GitHub Copilot Attack of the Context Window
Where We Left Off
In Part 1, we looked at the GitHub Copilot billing changes and the shift toward GitHub AI Credits.
The key point was simple:
The token meter is becoming visible.
That does not mean AI-assisted development is over.
It does mean developers and organisations need to understand what drives usage.
So now we need to talk about tokens, cached tokens, context windows, and how to avoid accidentally feeding the model half your repository when a sandwich-sized prompt would have done the job.
This is not a sermon.
I am not here to tell you there is One True Way to use AI tools. Different teams, codebases, constraints, and workflows will need different approaches.
But there are patterns that can help. Think of this as guidance for making your AI-assisted work easier to reason about, easier to review, and less likely to set fire to your credit allowance in the background.
Not “this is the way.”
More “this is a way, and it is probably worth keeping in your utility belt.”
Not All Tokens Are Equal
GitHub’s usage-based model accounts for different kinds of tokens:
| Token type | What it means |
|---|---|
| Input tokens | The content sent to the model: your prompt, selected files, chat history, tool context, repository snippets, instructions, and so on. |
| Output tokens | The content generated by the model: explanations, code, diffs, summaries, plans, comments, and reports. |
| Cached tokens | Context that can potentially be reused instead of being treated as entirely fresh input every time. |
This matters because many AI-assisted development workflows are repetitive.
The model may need the same project goal, architecture notes, coding conventions, file map, acceptance criteria, and task breakdown across multiple interactions.
If every prompt re-sends all of that as fresh context, usage can grow quickly.
A useful way to think about it is:
Fresh context = usually more expensive
Reusable context = potentially cheaper
Unbounded chat history = harder to reason about
Structured working context = easier to control
Cached tokens are not magic. You should not assume every repeated token will be cached, or that every interface will expose exactly how caching is being applied. Structuring your context does not guarantee cached-token treatment, but it does make repeated context easier to control, reason about, and potentially reuse.
From a cost-modelling perspective, it is useful to think about how much repeated context you are asking the model to process.

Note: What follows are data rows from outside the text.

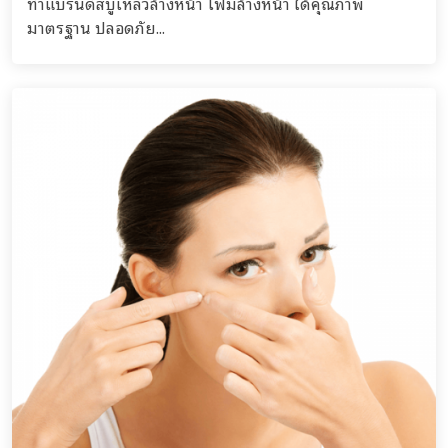
ทำแบรนด์สบู่เหลวล้างหน้า โฟมล้างหน้า ได้คุณภาพ
มาตรฐาน ปลอดภัย...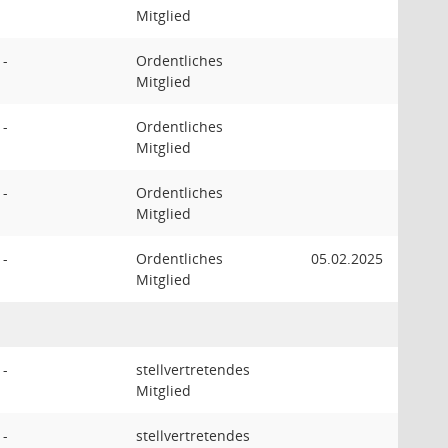
Mitglied
 -
Ordentliches
Mitglied
 -
Ordentliches
Mitglied
 -
Ordentliches
Mitglied
 -
Ordentliches
05.02.2025
Mitglied
 -
stellvertretendes
Mitglied
 -
stellvertretendes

The goal is not to obsess over every token like a nervous protocol droid.
The goal is to understand the shape of your usage.
How Many Tokens Do You Actually Get?
This is where the change becomes more concrete.
For the table below, I am using a rough coding-assistant blend of:
80% input tokens
20% output tokens
These estimates are based on the listed GitHub model pricing at the time of writing and a simplified 80/20 input/output blend. Real usage will vary based on model choice, cached-token behaviour, tool calls, retries, generated output, and how much context is included in each interaction.
Agentic workflows may include repeated context, cached tokens, tool calls, retries, generated diffs, test output, and summarisation steps. Treat these numbers as directional estimates, not guarantees.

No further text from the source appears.